At ten o'clock the next morning I stood in a strong wind and light drizzle, wrapped in my dad's old coat, near the lighthouse at the Butt of Lewis — trying to think of a good joke about that to tell my brother — and wishing I'd brought a brolly. I hadn't been able to decide whether this really was the most north-westerly point of the island — there was a place with the appropriate name of Gallan Head that might have done as well — but in the end I thought maybe it didn't really matter that much, and anyway this headland was easier to get to.

There were some cliffs, not especially high. I had the paperweight in my pocket, and I took it out, feeling suddenly self-conscious and foolish even though there was nobody else around. The wind tugged at the coat and threw light, soaking spray into my eyes. The sea was tarnished rolling silver and seemed to go on forever into the light grey watery expanse of spray and air and cloud.

I hefted the glass ball, then threw it with all my might out to sea. I don't think it would have mattered especially to me if it had hit the rocks and shattered, but it didn't; it just disappeared into the greyness, heading towards the piling, restless waves. I think I saw it splash, but I'm not sure.

I had been thinking about saying something, when I threw the paperweight into the sea; "You forgot something," had been the line I'd been toying with on the drive up, through the peat-smoke smell. But it seemed trite; in the end I didn't say anything.
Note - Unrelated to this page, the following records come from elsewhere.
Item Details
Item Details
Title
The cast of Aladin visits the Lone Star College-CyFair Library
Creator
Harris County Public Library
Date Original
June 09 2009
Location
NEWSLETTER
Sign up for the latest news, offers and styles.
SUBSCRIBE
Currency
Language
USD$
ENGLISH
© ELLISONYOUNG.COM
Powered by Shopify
Instead I stood there for a while, getting wet and cold, and looking out at the waves and thinking of that wreckage, lying out there on the floor of the Atlantic, a few hundred kilometres to the northwest, far beneath the surface of that grey receiving sea.

Was Fergus Urvill anywhere, still? Apart from the body — whatever was left of him physically, down there in that dark, cold pressure — was there anything else? Was his personality intact somehow, somewhere?
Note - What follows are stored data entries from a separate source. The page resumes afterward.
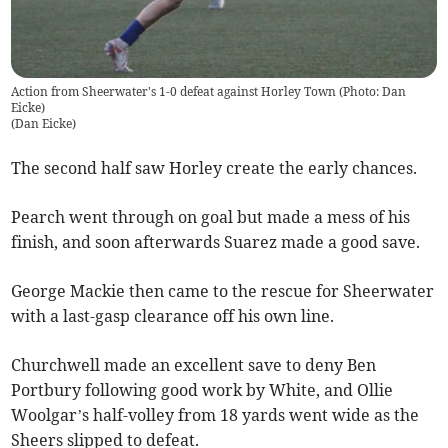
Action from Sheerwater's 1-0 defeat against Horley Town (Photo: Dan
Eicke)
(
Dan Eicke
)
The second half saw Horley create the early chances.
Pearch went through on goal but made a mess of his
finish, and soon afterwards Suarez made a good save.
George Mackie then came to the rescue for Sheerwater
with a last-gasp clearance off his own line.
Churchwell made an excellent save to deny Ben
Portbury following good work by White, and Ollie
Woolgar’s half-volley from 18 yards went wide as the
Sheers slipped to defeat.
I found that I couldn't believe that it was. Neither was dad's, neither was Rory's, nor Aunt Fiona's, nor Darren Watt's. There was no such continuation; it just didn't work that way, and there should even be a sort of relief in the comprehension that it didn't. We continue in our children, and in our works and in the memories of others; we continue in our dust and ash. To want more was not just childish, but cowardly, and somehow constipatory, too. Death was change; it led to new chances, new vacancies, new niches and opportunities; it was not all loss.